If Musk ‌exercises all the stock options from the 2018 package, his stake in Tesla would grow from about 12.4% to 18.1% of an expanded share base. The company is issuing shares tied to his new pay package, although he must earn them by hitting performance goals.

Tesla shares were up less than 1% in after-hours trading following the ruling.

Tesla did not immediately respond to a request for comment. Musk posted on X that he was "vindicated." Lawyers who challenged the pay package said in a statement that they were considering their next steps and were "proud to have participated in the historic verdict below, calling to account the Tesla board and its largest stockholder for their breaches of fiduciary duty." The pay package was by ⁠far the largest ever until Tesla shareholders approved the new pay plan in November. If Tesla’s appeal had failed, it could have triggered a $26 billion hit to profit over two ‌years to account for the replacement stock-compensation package it had promised Musk – at ‍today’s much higher stock price.

The 2018 pay deal provided Musk options ‍to acquire about 304 million Tesla shares at a deeply discounted price if the company hit various milestones, which it did. ‍The options represent around 9% of Tesla's outstanding stock. Musk never collected his stock options because soon after shareholders approved the 2018 compensation, the board was sued by Richard Tornetta, an investor with nine Tesla shares.

UNFRIENDLY TO BUSINESS?

In 2024, after a five-day trial, Delaware Judge Kathaleen McCormick concluded that Tesla's directors were conflicted and key facts were hidden from shareholders when they voted to approve the plan. She ordered that the 2018 plan be rescinded.

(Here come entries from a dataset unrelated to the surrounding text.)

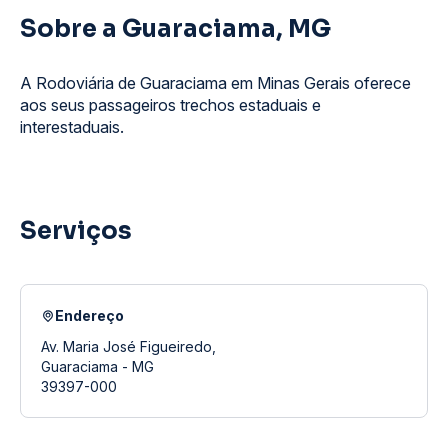
Sobre a Guaraciama, MG
A Rodoviária de Guaraciama em Minas Gerais oferece
aos seus passageiros trechos estaduais e
interestaduais.
Serviços
Endereço
Av. Maria José Figueiredo,
Guaraciama - MG
39397-000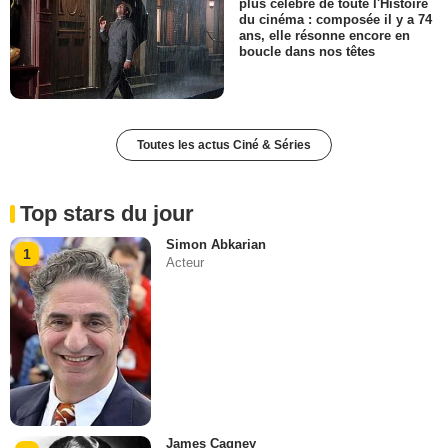
plus célèbre de toute l'Histoire
du cinéma : composée il y a 74
ans, elle résonne encore en
boucle dans nos têtes
Toutes les actus Ciné & Séries
Top stars du jour
Simon Abkarian
1
Acteur
James Cagney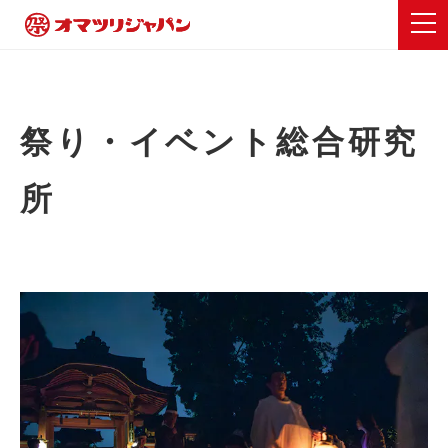
祭り・イベント総合研究
所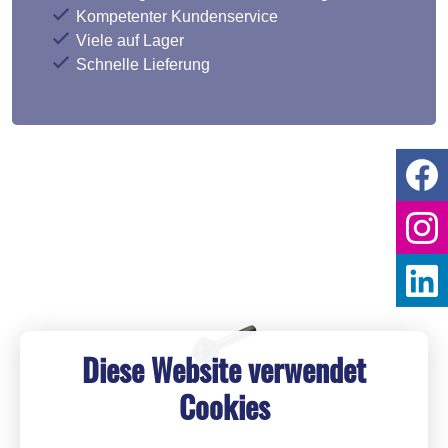
Kompetenter Kundenservice
Viele auf Lager
Schnelle Lieferung
Diese Website verwendet
Cookies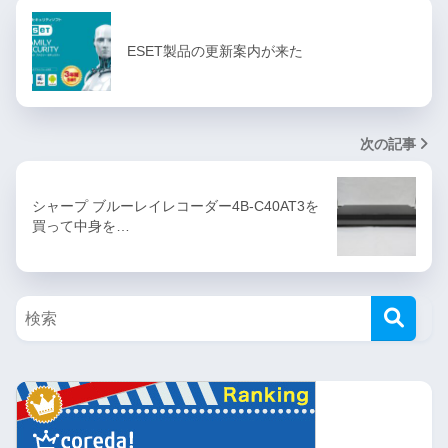
ESET製品の更新案内が来た
次の記事
シャープ ブルーレイレコーダー4B-C40AT3を
買って中身を…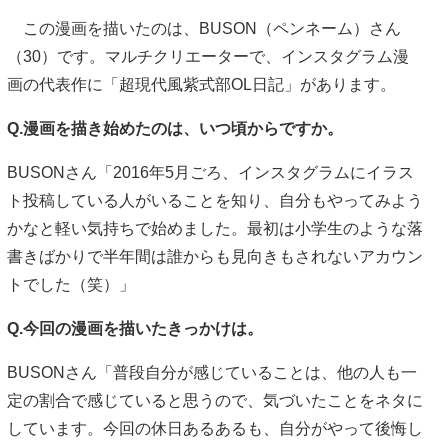
この漫画を描いたのは、BUSON（ペンネーム）さん
（30）です。マルチクリエーターで、インスタグラム漫
画の代表作に「超現代風紫式部OL日記」があります。
Q.漫画を描き始めたのは、いつ頃からですか。
BUSONさん「2016年5月ごろ、インスタグラムにイラス
ト投稿している人がいることを知り、自分もやってみよう
かなと軽い気持ちで始めました。最初は小学生のような落
書きばかりで半年間は誰からも見向きもされないアカウン
トでした（笑）」
Q.今回の漫画を描いたきっかけは。
BUSONさん「普段自分が感じていることは、他の人も一
定の割合で感じていると思うので、気づいたことをネタに
しています。今回の休日あるあるも、自分がやって後悔し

Musk ​accused Delaware judges of being activists who are hostile to tech founders and he urged businesses to follow Tesla and reincorporate elsewhere. Dropbox, Roblox, Trade Desk and Coinbase were among the handful of large companies that moved ⁠their legal homes to Nevada or Texas. However, Delaware remains by far the most popular legal home for U.S. public companies.

Tesla's board had warned that Musk, the world's richest person who also leads the SpaceX rocket venture and artificial intelligence startup xAI, could leave the electric car company if he did not get the pay he wanted and an increase in his voting power. The Delaware Supreme Court may have been reluctant to annul Musk's pay package because shareholders had overwhelmingly voted in favor of it, said Brian Dunn, director of the Institute for Compensation Studies at Cornell University’s School of Industrial and Labor Relations. "I think that there's some belief that maybe the courts shouldn't get between the shareholders and the decisions that they make," said Dunn. Shareholders approved the new pay package in November and Tesla has taken steps to reduce the risk that a shareholder could tie up the 2025 package in the courts.

The Austin-based company is now incorporated in Texas, which allows Tesla to require that any investor or group of investors must own 3% of the company stock before suing for an alleged corporate law violation. A ‌stake of that size would be worth around $30 billion and Musk is the only individual with that much stock.